EXERCISE INSTRUCTIONS
Beginning with the line that contains "(at image resolution).", copy each subsequent line of the data below through the last one, including both ends but not the pictures.

---- DATA FOR ANALYSIS

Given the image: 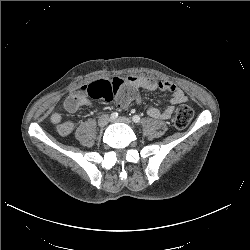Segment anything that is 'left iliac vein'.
<instances>
[{
    "mask_svg": "<svg viewBox=\"0 0 250 250\" xmlns=\"http://www.w3.org/2000/svg\"><path fill=\"white\" fill-rule=\"evenodd\" d=\"M111 121L114 122V123H125V124H128V125L132 124L131 120L126 118V117H118L116 119H112Z\"/></svg>",
    "mask_w": 250,
    "mask_h": 250,
    "instance_id": "left-iliac-vein-1",
    "label": "left iliac vein"
}]
</instances>
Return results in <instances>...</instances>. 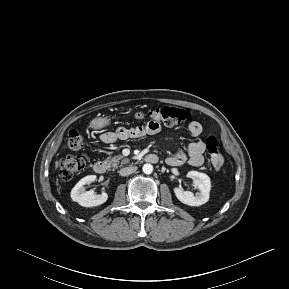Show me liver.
Here are the masks:
<instances>
[{"label":"liver","instance_id":"1","mask_svg":"<svg viewBox=\"0 0 289 289\" xmlns=\"http://www.w3.org/2000/svg\"><path fill=\"white\" fill-rule=\"evenodd\" d=\"M58 166H59V161H57V162L55 163V168L57 169Z\"/></svg>","mask_w":289,"mask_h":289}]
</instances>
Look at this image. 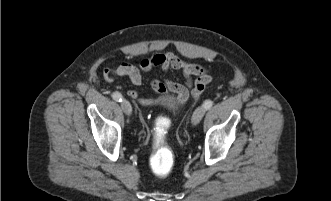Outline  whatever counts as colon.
<instances>
[{
  "instance_id": "1",
  "label": "colon",
  "mask_w": 331,
  "mask_h": 201,
  "mask_svg": "<svg viewBox=\"0 0 331 201\" xmlns=\"http://www.w3.org/2000/svg\"><path fill=\"white\" fill-rule=\"evenodd\" d=\"M210 81L209 75L200 76L192 90L194 99H198ZM169 122L166 118L161 117L156 120L155 124V145L151 155L150 164L153 173L159 177H164L170 173L174 163V157L171 150L164 143V136Z\"/></svg>"
}]
</instances>
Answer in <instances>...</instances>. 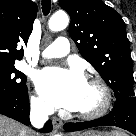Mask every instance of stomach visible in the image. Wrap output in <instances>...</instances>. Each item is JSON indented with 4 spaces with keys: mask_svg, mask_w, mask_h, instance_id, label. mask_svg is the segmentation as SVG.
<instances>
[{
    "mask_svg": "<svg viewBox=\"0 0 136 136\" xmlns=\"http://www.w3.org/2000/svg\"><path fill=\"white\" fill-rule=\"evenodd\" d=\"M79 136H108V135H106L103 132L91 130V131H86V132H84L83 134H81Z\"/></svg>",
    "mask_w": 136,
    "mask_h": 136,
    "instance_id": "obj_1",
    "label": "stomach"
}]
</instances>
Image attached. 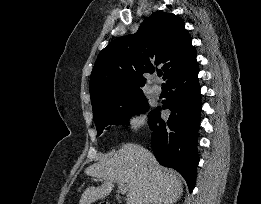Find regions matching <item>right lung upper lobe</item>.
<instances>
[{
	"label": "right lung upper lobe",
	"instance_id": "obj_1",
	"mask_svg": "<svg viewBox=\"0 0 261 204\" xmlns=\"http://www.w3.org/2000/svg\"><path fill=\"white\" fill-rule=\"evenodd\" d=\"M191 41L176 15L156 12L145 18L135 34L118 37L99 53L89 83L92 107L141 90L143 74L157 66L169 80L196 60Z\"/></svg>",
	"mask_w": 261,
	"mask_h": 204
}]
</instances>
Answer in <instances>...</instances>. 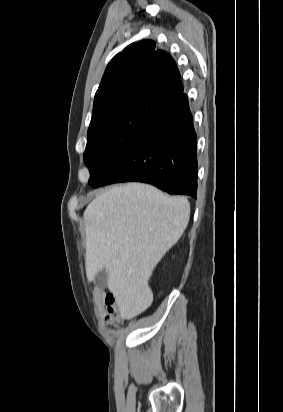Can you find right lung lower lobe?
I'll return each mask as SVG.
<instances>
[{
  "label": "right lung lower lobe",
  "instance_id": "obj_1",
  "mask_svg": "<svg viewBox=\"0 0 283 412\" xmlns=\"http://www.w3.org/2000/svg\"><path fill=\"white\" fill-rule=\"evenodd\" d=\"M168 78V76H167ZM197 136L188 98L176 96L128 150L95 182L150 183L170 194H197Z\"/></svg>",
  "mask_w": 283,
  "mask_h": 412
}]
</instances>
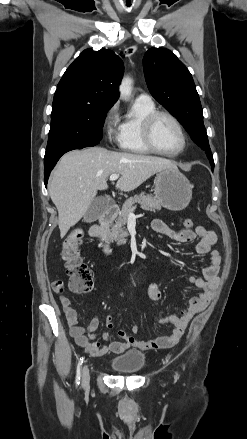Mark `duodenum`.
<instances>
[{
	"mask_svg": "<svg viewBox=\"0 0 247 439\" xmlns=\"http://www.w3.org/2000/svg\"><path fill=\"white\" fill-rule=\"evenodd\" d=\"M117 211V205L111 204L89 230L90 235L100 242L102 250L105 254L111 253V248L106 238V227L115 218Z\"/></svg>",
	"mask_w": 247,
	"mask_h": 439,
	"instance_id": "1",
	"label": "duodenum"
}]
</instances>
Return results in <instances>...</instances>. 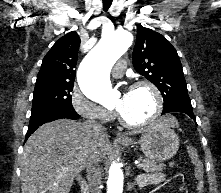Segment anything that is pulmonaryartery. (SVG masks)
I'll return each instance as SVG.
<instances>
[{
	"instance_id": "obj_1",
	"label": "pulmonary artery",
	"mask_w": 221,
	"mask_h": 193,
	"mask_svg": "<svg viewBox=\"0 0 221 193\" xmlns=\"http://www.w3.org/2000/svg\"><path fill=\"white\" fill-rule=\"evenodd\" d=\"M125 67L126 63L124 60L118 61L112 70V75L117 78L121 77L124 74Z\"/></svg>"
}]
</instances>
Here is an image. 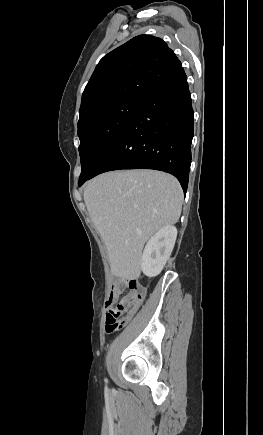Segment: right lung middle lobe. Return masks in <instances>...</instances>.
<instances>
[{
  "label": "right lung middle lobe",
  "instance_id": "dd1d6c3e",
  "mask_svg": "<svg viewBox=\"0 0 263 435\" xmlns=\"http://www.w3.org/2000/svg\"><path fill=\"white\" fill-rule=\"evenodd\" d=\"M143 103L124 99L101 105L78 125L82 166L79 182L96 171Z\"/></svg>",
  "mask_w": 263,
  "mask_h": 435
}]
</instances>
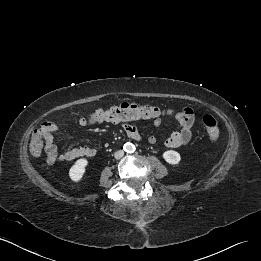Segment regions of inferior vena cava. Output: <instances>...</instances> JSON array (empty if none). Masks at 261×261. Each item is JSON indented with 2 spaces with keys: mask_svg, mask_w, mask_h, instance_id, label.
Wrapping results in <instances>:
<instances>
[{
  "mask_svg": "<svg viewBox=\"0 0 261 261\" xmlns=\"http://www.w3.org/2000/svg\"><path fill=\"white\" fill-rule=\"evenodd\" d=\"M123 156H124V151L123 150H118L114 154L115 159H121Z\"/></svg>",
  "mask_w": 261,
  "mask_h": 261,
  "instance_id": "602c4592",
  "label": "inferior vena cava"
}]
</instances>
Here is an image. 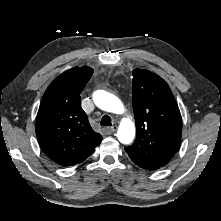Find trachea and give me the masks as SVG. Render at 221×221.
I'll list each match as a JSON object with an SVG mask.
<instances>
[{"label":"trachea","mask_w":221,"mask_h":221,"mask_svg":"<svg viewBox=\"0 0 221 221\" xmlns=\"http://www.w3.org/2000/svg\"><path fill=\"white\" fill-rule=\"evenodd\" d=\"M100 124H101L102 126H111V125H112V119H111V117L108 116V115H104V116L102 117V119H101Z\"/></svg>","instance_id":"1"}]
</instances>
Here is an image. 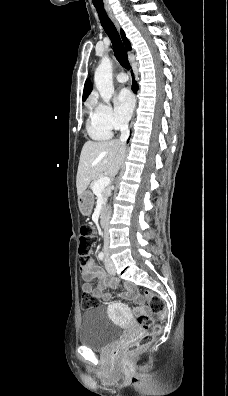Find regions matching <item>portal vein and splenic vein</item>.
I'll return each mask as SVG.
<instances>
[{
    "mask_svg": "<svg viewBox=\"0 0 228 396\" xmlns=\"http://www.w3.org/2000/svg\"><path fill=\"white\" fill-rule=\"evenodd\" d=\"M111 180L109 177H102L100 178L93 187L94 193L101 192L106 186L110 184Z\"/></svg>",
    "mask_w": 228,
    "mask_h": 396,
    "instance_id": "1",
    "label": "portal vein and splenic vein"
}]
</instances>
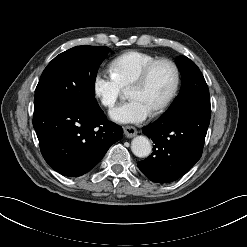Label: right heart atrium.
Returning a JSON list of instances; mask_svg holds the SVG:
<instances>
[{
	"instance_id": "right-heart-atrium-1",
	"label": "right heart atrium",
	"mask_w": 247,
	"mask_h": 247,
	"mask_svg": "<svg viewBox=\"0 0 247 247\" xmlns=\"http://www.w3.org/2000/svg\"><path fill=\"white\" fill-rule=\"evenodd\" d=\"M92 88L95 98L106 108L112 107L122 92V88L105 71L94 75Z\"/></svg>"
}]
</instances>
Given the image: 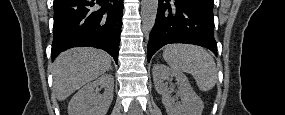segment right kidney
<instances>
[{
	"instance_id": "1",
	"label": "right kidney",
	"mask_w": 285,
	"mask_h": 115,
	"mask_svg": "<svg viewBox=\"0 0 285 115\" xmlns=\"http://www.w3.org/2000/svg\"><path fill=\"white\" fill-rule=\"evenodd\" d=\"M104 89L102 95L96 96L95 89ZM114 77L104 74L93 82L86 84L70 100L69 115H106L113 100Z\"/></svg>"
}]
</instances>
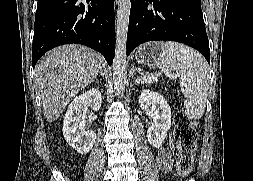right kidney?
Returning <instances> with one entry per match:
<instances>
[{"label":"right kidney","mask_w":253,"mask_h":181,"mask_svg":"<svg viewBox=\"0 0 253 181\" xmlns=\"http://www.w3.org/2000/svg\"><path fill=\"white\" fill-rule=\"evenodd\" d=\"M101 102L100 91L98 89H90L75 97L68 106L63 120V135L66 142L80 154L88 153L96 140L95 132L87 129L84 115L88 106H91L93 111H98L101 107Z\"/></svg>","instance_id":"right-kidney-1"}]
</instances>
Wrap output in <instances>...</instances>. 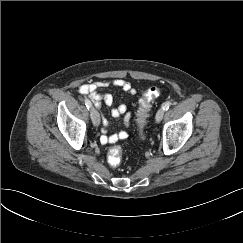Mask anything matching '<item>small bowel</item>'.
I'll list each match as a JSON object with an SVG mask.
<instances>
[{"mask_svg":"<svg viewBox=\"0 0 243 243\" xmlns=\"http://www.w3.org/2000/svg\"><path fill=\"white\" fill-rule=\"evenodd\" d=\"M107 87L120 88L128 95H135L136 93L132 85L123 79H115L112 81H97L92 83L81 84L78 87V91L80 94H82L83 96L91 100L97 108H100L102 103H105L107 106L113 105L114 99L111 94L99 93V89L107 88ZM111 115L115 118L122 117L124 126L125 127L129 126L131 113L127 111V107L125 104L122 103L116 107H113L111 109ZM102 123H103V128H102L103 135L101 136L100 139L101 143L114 144L120 140H124L127 138L128 134L126 131H120L118 133L108 135L107 134L108 121L106 119H103Z\"/></svg>","mask_w":243,"mask_h":243,"instance_id":"c3829d8e","label":"small bowel"}]
</instances>
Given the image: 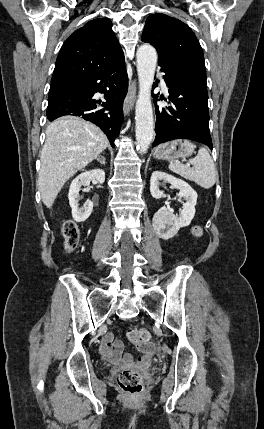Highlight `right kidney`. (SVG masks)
<instances>
[{"label": "right kidney", "mask_w": 264, "mask_h": 429, "mask_svg": "<svg viewBox=\"0 0 264 429\" xmlns=\"http://www.w3.org/2000/svg\"><path fill=\"white\" fill-rule=\"evenodd\" d=\"M92 180H97L100 184L105 181V172L102 169L86 171L77 176L70 185L68 199L72 209V217L76 222H84L89 218L93 210V202L87 200L86 205L79 208V192L82 186H87Z\"/></svg>", "instance_id": "right-kidney-1"}]
</instances>
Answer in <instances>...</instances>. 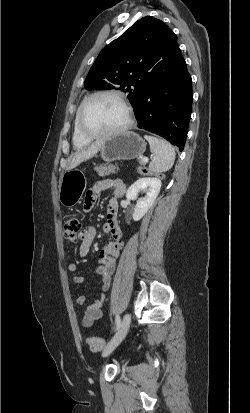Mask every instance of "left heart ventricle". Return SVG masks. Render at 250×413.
I'll use <instances>...</instances> for the list:
<instances>
[{"label":"left heart ventricle","instance_id":"left-heart-ventricle-1","mask_svg":"<svg viewBox=\"0 0 250 413\" xmlns=\"http://www.w3.org/2000/svg\"><path fill=\"white\" fill-rule=\"evenodd\" d=\"M127 119L124 105L113 96H99L91 101L84 115V125L94 133L113 131Z\"/></svg>","mask_w":250,"mask_h":413}]
</instances>
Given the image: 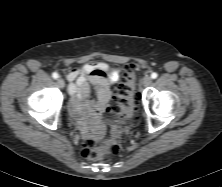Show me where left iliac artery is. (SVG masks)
I'll return each instance as SVG.
<instances>
[{
  "mask_svg": "<svg viewBox=\"0 0 222 187\" xmlns=\"http://www.w3.org/2000/svg\"><path fill=\"white\" fill-rule=\"evenodd\" d=\"M157 76H158V74H157V73H155V72L151 74V78H153V79H156V78H157Z\"/></svg>",
  "mask_w": 222,
  "mask_h": 187,
  "instance_id": "44dca946",
  "label": "left iliac artery"
}]
</instances>
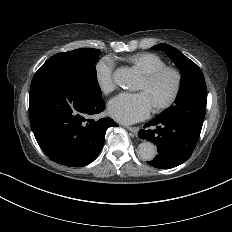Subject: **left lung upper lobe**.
Returning a JSON list of instances; mask_svg holds the SVG:
<instances>
[{
  "mask_svg": "<svg viewBox=\"0 0 232 232\" xmlns=\"http://www.w3.org/2000/svg\"><path fill=\"white\" fill-rule=\"evenodd\" d=\"M152 49L164 51L182 74L175 104L158 117L180 120L194 130L201 132L207 102V87L201 69L192 60L168 44H158Z\"/></svg>",
  "mask_w": 232,
  "mask_h": 232,
  "instance_id": "5c2ea615",
  "label": "left lung upper lobe"
}]
</instances>
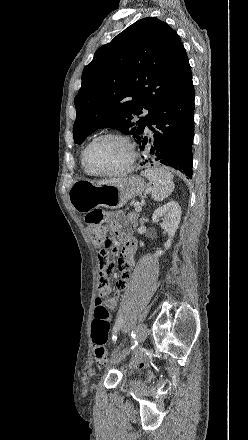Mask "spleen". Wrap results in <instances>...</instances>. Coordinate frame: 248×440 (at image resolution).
<instances>
[{
    "instance_id": "1",
    "label": "spleen",
    "mask_w": 248,
    "mask_h": 440,
    "mask_svg": "<svg viewBox=\"0 0 248 440\" xmlns=\"http://www.w3.org/2000/svg\"><path fill=\"white\" fill-rule=\"evenodd\" d=\"M152 184V198L163 201L174 190L173 175L162 167H154L141 172Z\"/></svg>"
}]
</instances>
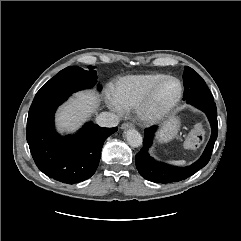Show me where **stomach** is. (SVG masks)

--------

RESPONSE BOX
Mask "spleen". Wrap results in <instances>...</instances>. Coordinate frame: 248×440 (at image resolution).
<instances>
[{
    "instance_id": "1",
    "label": "spleen",
    "mask_w": 248,
    "mask_h": 440,
    "mask_svg": "<svg viewBox=\"0 0 248 440\" xmlns=\"http://www.w3.org/2000/svg\"><path fill=\"white\" fill-rule=\"evenodd\" d=\"M152 184V198L163 201L174 190L173 175L162 167H154L141 172Z\"/></svg>"
}]
</instances>
Show me where **stomach** is. (SVG masks)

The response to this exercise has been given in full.